> _Source data_:

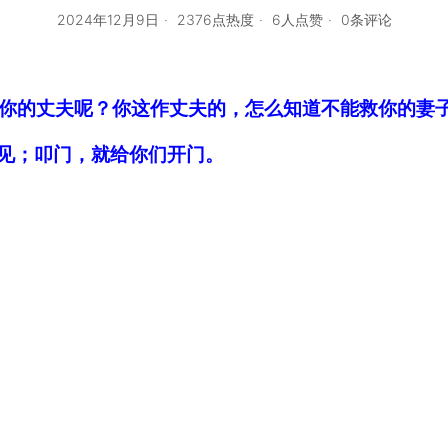
2024年12月9日
2376点热度
6人点赞
0条评论
能救你的丈夫呢？你这作丈夫的，怎么知道不能救你的妻
寻见；叩门，就给你们开门。
。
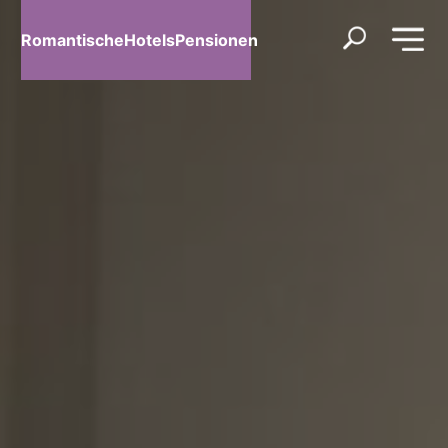
RomantischeHotelsPensionen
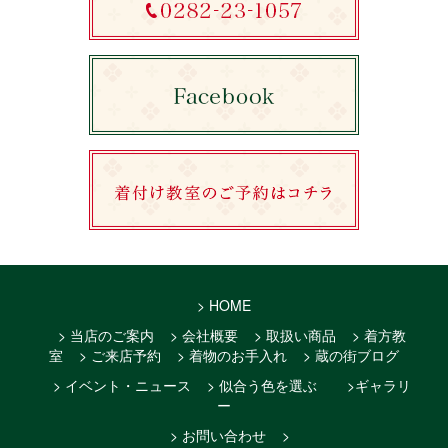
> HOME
> 当店のご案内
> 会社概要
> 取扱い商品
> 着方教
室
> ご来店予約
> 着物のお手入れ
> 蔵の街ブログ
> イベント・ニュース
> 似合う色を選ぶ
>ギャラリ
ー
> お問い合わせ
>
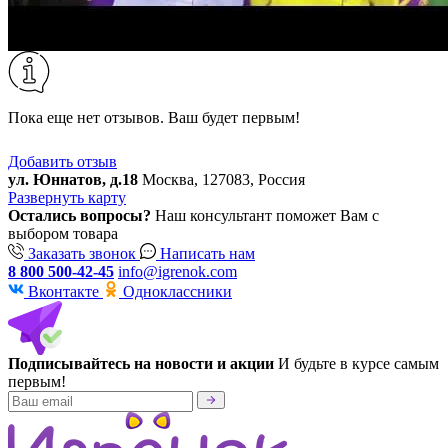
Пока еще нет отзывов. Ваш будет первым!
Добавить отзыв
ул. Юннатов, д.18
Москва, 127083, Россия
Развернуть карту
Остались вопросы?
Наш консультант поможет Вам с
выбором товара
Заказать звонок
Написать нам
8 800 500-42-45
info@igrenok.com
Вконтакте
Одноклассники
Подписывайтесь на новости и акции
И будьте в курсе самым
первым!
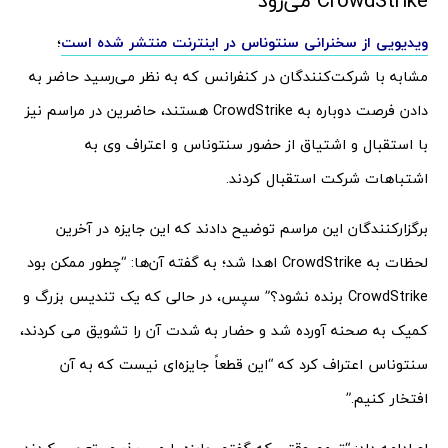
CrowdStrike می‌رود
ویدیویی از سخنرانی سنتوناس در اینترنت منتشر شده است
؛
مشابه با شرکت‌کنندگان در کنفرانس که به نظر می‌رسید حاضر به
دادن فرصت دوباره به CrowdStrike هستند، حاضرین در مراسم نیز
با استقبال و اشتیاق از حضور سنتوناس و اعتراف وی به
اشتباهات شرکت استقبال کردند.
برگزارکنندگان این مراسم توضیح دادند که این جایزه در آخرین
لحظات به CrowdStrike اهدا شد؛ به گفته آن‌ها: “چطور ممکن بود
CrowdStrike برنده نشود؟” سپس، در حالی که یک تندیس بزرگ و
کمیک به صحنه آورده شد و حضار به شدت آن را تشویق می کردند،
سنتوناس اعتراف کرد که “این قطعاً جایزه‌ای نیست که به آن
افتخار کنیم.”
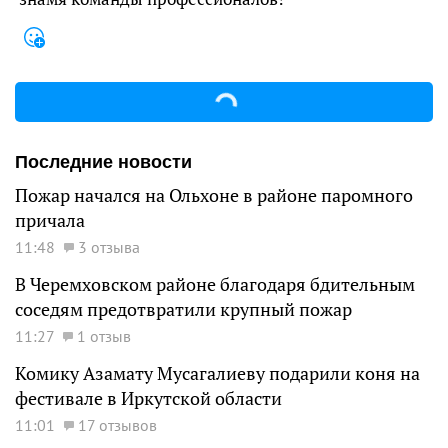
Последние новости
Пожар начался на Ольхоне в районе паромного
причала
11:48
3 отзыва
В Черемховском районе благодаря бдительным
соседям предотвратили крупный пожар
11:27
1 отзыв
Комику Азамату Мусагалиеву подарили коня на
фестивале в Иркутской области
11:01
17 отзывов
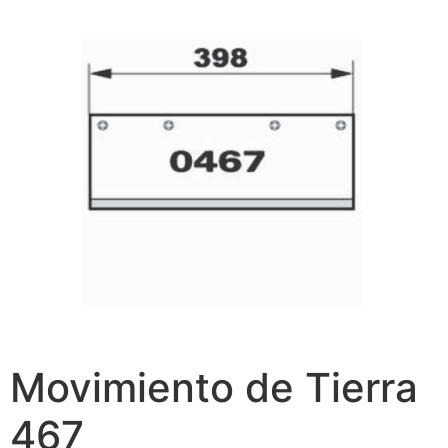
Movimiento de Tierra
467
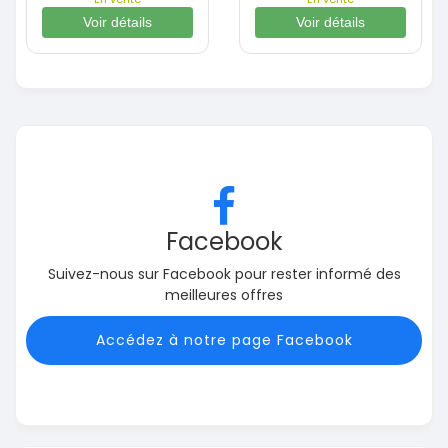
Voir détails
Voir détails
Facebook
Suivez-nous sur Facebook pour rester informé des
meilleures offres
Accédez à notre page Facebook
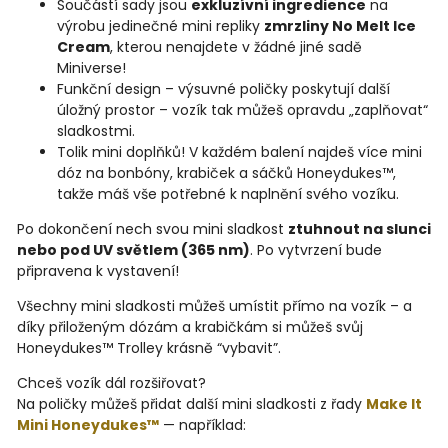
Součástí sady jsou
exkluzívní ingredience
na
výrobu jedinečné mini repliky
zmrzliny No Melt Ice
Cream
, kterou nenajdete v žádné jiné sadě
Miniverse!
Funkční design – výsuvné poličky poskytují další
úložný prostor – vozík tak můžeš opravdu „zaplňovat“
sladkostmi.
Tolik mini doplňků! V každém balení najdeš více mini
dóz na bonbóny, krabiček a sáčků Honeydukes™,
takže máš vše potřebné k naplnění svého vozíku.
Po dokončení nech svou mini sladkost
ztuhnout na slunci
nebo pod UV světlem (365 nm)
. Po vytvrzení bude
připravena k vystavení!
Všechny mini sladkosti můžeš umístit přímo na vozík – a
díky přiloženým dózám a krabičkám si můžeš svůj
Honeydukes™ Trolley krásně “vybavit”.
Chceš vozík dál rozšiřovat?
Na poličky můžeš přidat další mini sladkosti z řady
Make It
Mini Honeydukes™
— například:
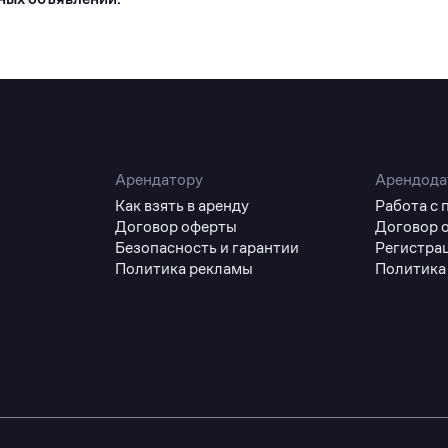
Арендатору
Арендода
Как взять в аренду
Работа с
Договор оферты
Договор 
Безопасность и гарантии
Регистра
Политика рекламы
Политика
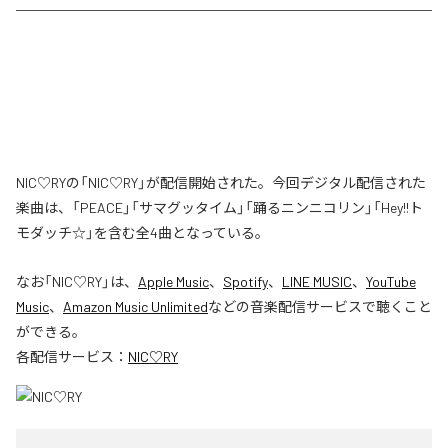
NIC♡RYの「NIC♡RY」が配信開始された。今回デジタル配信された
楽曲は、「PEACE」「サマグッタイム」「踊るニンニコリン」「Hey!!ト
モダッチ☆」を含む全4曲となっている。
なお「
NIC♡RY
」は、
Apple Music
、
Spotify
、
LINE MUSIC
、
YouTube
Music
、
Amazon Music Unlimited
などの音楽配信サービスで聴くこと
ができる。
各配信サービス：
NIC♡RY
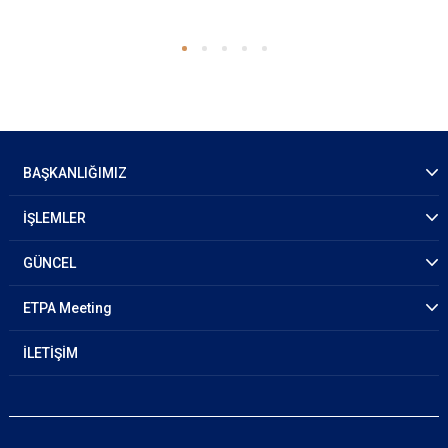
BAŞKANLIĞIMIZ
İŞLEMLER
GÜNCEL
ETPA Meeting
İLETİŞİM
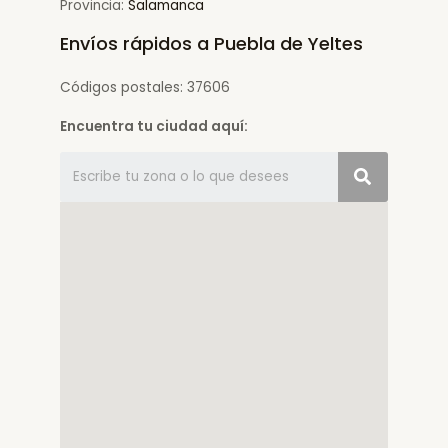
Provincia:
Salamanca
Envíos rápidos a Puebla de Yeltes
Códigos postales: 37606
Encuentra tu ciudad aquí:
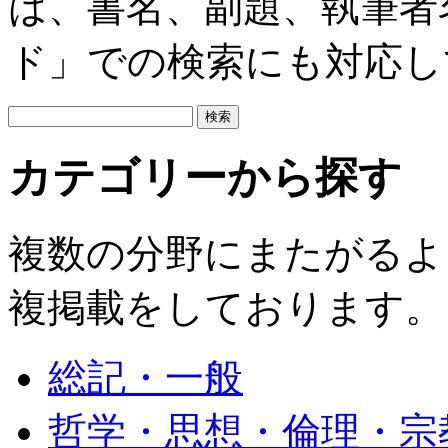
は、書名、副題、執筆者
ド」での検索にも対応し
カテゴリーから探す
複数の分野にまたがるよ
複掲載をしております。
総記・一般
哲学・思想・倫理・宗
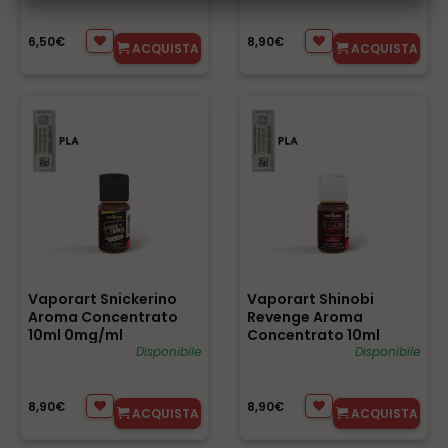
6,50€
8,90€
ACQUISTA
ACQUISTA
Vaporart Snickerino
Vaporart Shinobi
Aroma Concentrato
Revenge Aroma
10ml 0mg/ml
Concentrato 10ml
Disponibile
0mg/ml
Disponibile
8,90€
8,90€
ACQUISTA
ACQUISTA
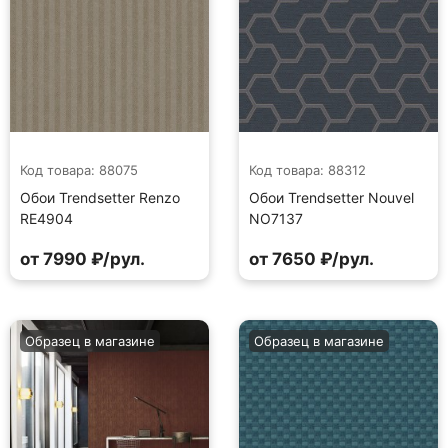
Код товара: 88075
Код товара: 88312
Обои Trendsetter Renzo
Обои Trendsetter Nouvel
RE4904
NO7137
от 7990 ₽/рул.
от 7650 ₽/рул.
Образец в магазине
Образец в магазине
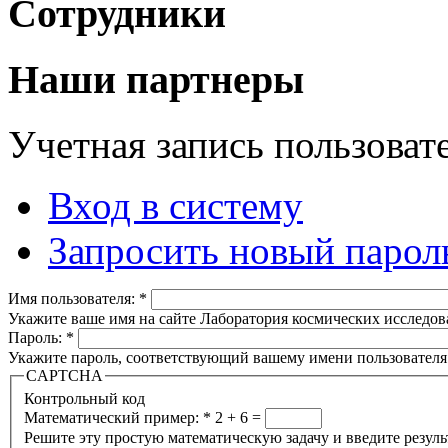
Сотрудники
Наши партнеры
Учетная запись пользоват
Вход в систему
Запросить новый парол
Имя пользователя:
*
Укажите ваше имя на сайте Лаборатория космических исследов
Пароль:
*
Укажите пароль, соответствующий вашему имени пользователя
CAPTCHA
Контрольный код
Математический пример:
*
2 + 6 =
Решите эту простую математическую задачу и введите результа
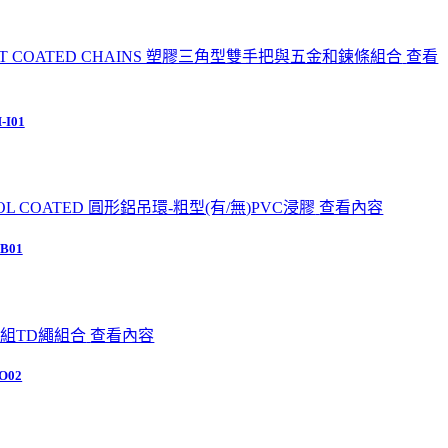
查看
-I01
查看內容
B01
查看內容
O02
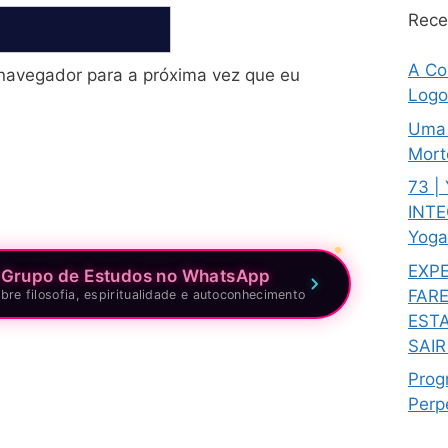
Rece
A Co
navegador para a próxima vez que eu
Logo
Uma 
Mort
73 |
INTE
Yoga
EXPE
 Grupo de Estudos no WhatsApp
FAR
bre filosofia, espiritualidade e autoconhecimento
EST
SAI
Prog
Perp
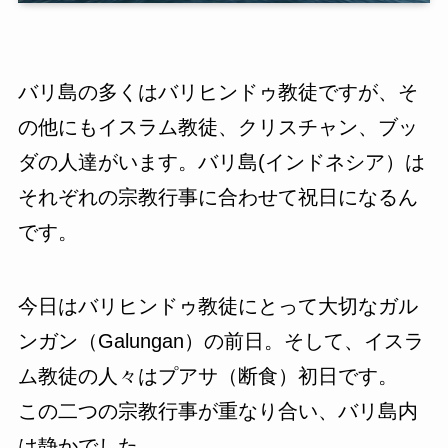
バリ島の多くはバリヒンドゥ教徒ですが、そ
の他にもイスラム教徒、クリスチャン、ブッ
ダの人達がいます。バリ島(インドネシア）は
それぞれの宗教行事に合わせて祝日になるん
です。
今日はバリヒンドゥ教徒にとって大切なガル
ンガン（Galungan）の前日。そして、イスラ
ム教徒の人々はプアサ（断食）初日です。
この二つの宗教行事が重なり合い、バリ島内
は静かでした。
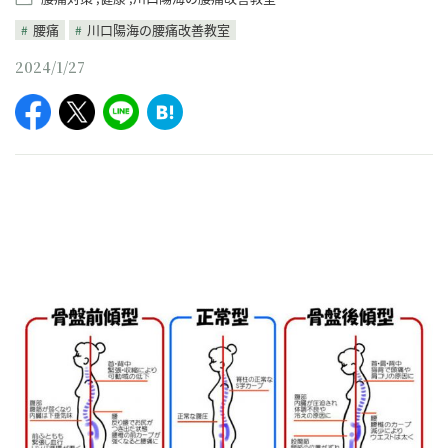
腰痛
川口陽海の腰痛改善教室
2024/1/27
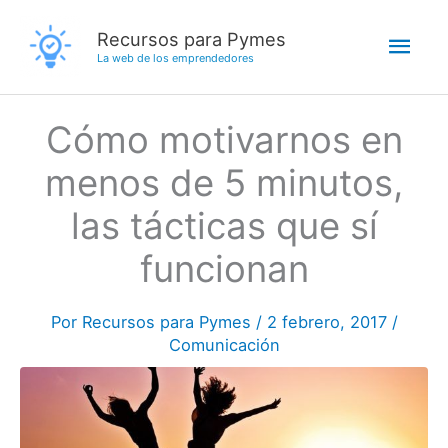
Ir
Men
Recursos para Pymes
al
La web de los emprendedores
contenido
princ
Cómo motivarnos en
menos de 5 minutos,
las tácticas que sí
funcionan
Por
Recursos para Pymes
/
2 febrero, 2017
/
Comunicación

> _Directions_: Set down every entry above verbatim, without pictures.

> _Final answer_:
2024年12月9日
2376点热度
6人点赞
0条评论
能救你的丈夫呢？你这作丈夫的，怎么知道不能救你的妻
寻见；叩门，就给你们开门。
。
RomantischeHotelsPensionen
> HOME
> 当店のご案内
> 会社概要
> 取扱い商品
> 着方教
室
> ご来店予約
> 着物のお手入れ
> 蔵の街ブログ
> イベント・ニュース
> 似合う色を選ぶ
>ギャラリ
ー
> お問い合わせ
>
Пока еще нет отзывов. Ваш будет первым!
Добавить отзыв
ул. Юннатов, д.18
Москва, 127083, Россия
Развернуть карту
Остались вопросы?
Наш консультант поможет Вам с
выбором товара
Заказать звонок
Написать нам
8 800 500-42-45
info@igrenok.com
Вконтакте
Одноклассники
Подписывайтесь на новости и акции
И будьте в курсе самым
первым!
CrowdStrike می‌رود
ویدیویی از سخنرانی سنتوناس در اینترنت منتشر شده است
؛
مشابه با شرکت‌کنندگان در کنفرانس که به نظر می‌رسید حاضر به
دادن فرصت دوباره به CrowdStrike هستند، حاضرین در مراسم نیز
با استقبال و اشتیاق از حضور سنتوناس و اعتراف وی به
اشتباهات شرکت استقبال کردند.
برگزارکنندگان این مراسم توضیح دادند که این جایزه در آخرین
لحظات به CrowdStrike اهدا شد؛ به گفته آن‌ها: “چطور ممکن بود
CrowdStrike برنده نشود؟” سپس، در حالی که یک تندیس بزرگ و
کمیک به صحنه آورده شد و حضار به شدت آن را تشویق می کردند،
سنتوناس اعتراف کرد که “این قطعاً جایزه‌ای نیست که به آن
افتخار کنیم.”
Последние новости
Пожар начался на Ольхоне в районе паромного
причала
11:48
3 отзыва
В Черемховском районе благодаря бдительным
соседям предотвратили крупный пожар
11:27
1 отзыв
Комику Азамату Мусагалиеву подарили коня на
фестивале в Иркутской области
11:01
17 отзывов
Movimiento de Tierra
467
Voir détails
Voir détails
Facebook
Suivez-nous sur Facebook pour rester informé des
meilleures offres
Accédez à notre page Facebook
Součástí sady jsou
exkluzívní ingredience
na
výrobu jedinečné mini repliky
zmrzliny No Melt Ice
Cream
, kterou nenajdete v žádné jiné sadě
Miniverse!
Funkční design – výsuvné poličky poskytují další
úložný prostor – vozík tak můžeš opravdu „zaplňovat“
sladkostmi.
Tolik mini doplňků! V každém balení najdeš více mini
dóz na bonbóny, krabiček a sáčků Honeydukes™,
takže máš vše potřebné k naplnění svého vozíku.
Po dokončení nech svou mini sladkost
ztuhnout na slunci
nebo pod UV světlem (365 nm)
. Po vytvrzení bude
připravena k vystavení!
Všechny mini sladkosti můžeš umístit přímo na vozík – a
díky přiloženým dózám a krabičkám si můžeš svůj
Honeydukes™ Trolley krásně “vybavit”.
Chceš vozík dál rozšiřovat?
Na poličky můžeš přidat další mini sladkosti z řady
Make It
Mini Honeydukes™
— například:
Арендатору
Арендода
Как взять в аренду
Работа с
Договор оферты
Договор 
Безопасность и гарантии
Регистра
Политика рекламы
Политика
NIC♡RYの「NIC♡RY」が配信開始された。今回デジタル配信された
楽曲は、「PEACE」「サマグッタイム」「踊るニンニコリン」「Hey!!ト
モダッチ☆」を含む全4曲となっている。
なお「
NIC♡RY
」は、
Apple Music
、
Spotify
、
LINE MUSIC
、
YouTube
Music
、
Amazon Music Unlimited
などの音楽配信サービスで聴くこと
ができる。
各配信サービス：
NIC♡RY
BAŞKANLIĞIMIZ
İŞLEMLER
GÜNCEL
ETPA Meeting
İLETİŞİM
Provincia:
Salamanca
Envíos rápidos a Puebla de Yeltes
Códigos postales: 37606
Encuentra tu ciudad aquí:
は、書名、副題、執筆者
ド」での検索にも対応し
カテゴリーから探す
複数の分野にまたがるよ
複掲載をしております。
総記・一般
哲学・思想・倫理・宗
6,50€
8,90€
ACQUISTA
ACQUISTA
Vaporart Snickerino
Vaporart Shinobi
Aroma Concentrato
Revenge Aroma
10ml 0mg/ml
Concentrato 10ml
Disponibile
0mg/ml
Disponibile
8,90€
8,90€
ACQUISTA
ACQUISTA
Код товара: 88075
Код товара: 88312
Обои Trendsetter Renzo
Обои Trendsetter Nouvel
RE4904
NO7137
от 7990 ₽/рул.
от 7650 ₽/рул.
Образец в магазине
Образец в магазине
Сотрудники
Наши партнеры
Учетная запись пользоват
Вход в систему
Запросить новый парол
Имя пользователя:
*
Укажите ваше имя на сайте Лаборатория космических исследов
Пароль:
*
Укажите пароль, соответствующий вашему имени пользователя
CAPTCHA
Контрольный код
Математический пример:
*
2 + 6 =
Решите эту простую математическую задачу и введите результа
查看
-I01
查看內容
B01
查看內容
O02
Rece
A Co
navegador para a próxima vez que eu
Logo
Uma 
Mort
73 |
INTE
Yoga
EXPE
 Grupo de Estudos no WhatsApp
FAR
bre filosofia, espiritualidade e autoconhecimento
EST
SAI
Prog
Perp
バリ島の多くはバリヒンドゥ教徒ですが、そ
の他にもイスラム教徒、クリスチャン、ブッ
ダの人達がいます。バリ島(インドネシア）は
それぞれの宗教行事に合わせて祝日になるん
です。
今日はバリヒンドゥ教徒にとって大切なガル
ンガン（Galungan）の前日。そして、イスラ
ム教徒の人々はプアサ（断食）初日です。
この二つの宗教行事が重なり合い、バリ島内
は静かでした。
腰痛
川口陽海の腰痛改善教室
2024/1/27
Ir
Men
Recursos para Pymes
al
La web de los emprendedores
contenido
princ
Cómo motivarnos en
menos de 5 minutos,
las tácticas que sí
funcionan
Por
Recursos para Pymes
/
2 febrero, 2017
/
Comunicación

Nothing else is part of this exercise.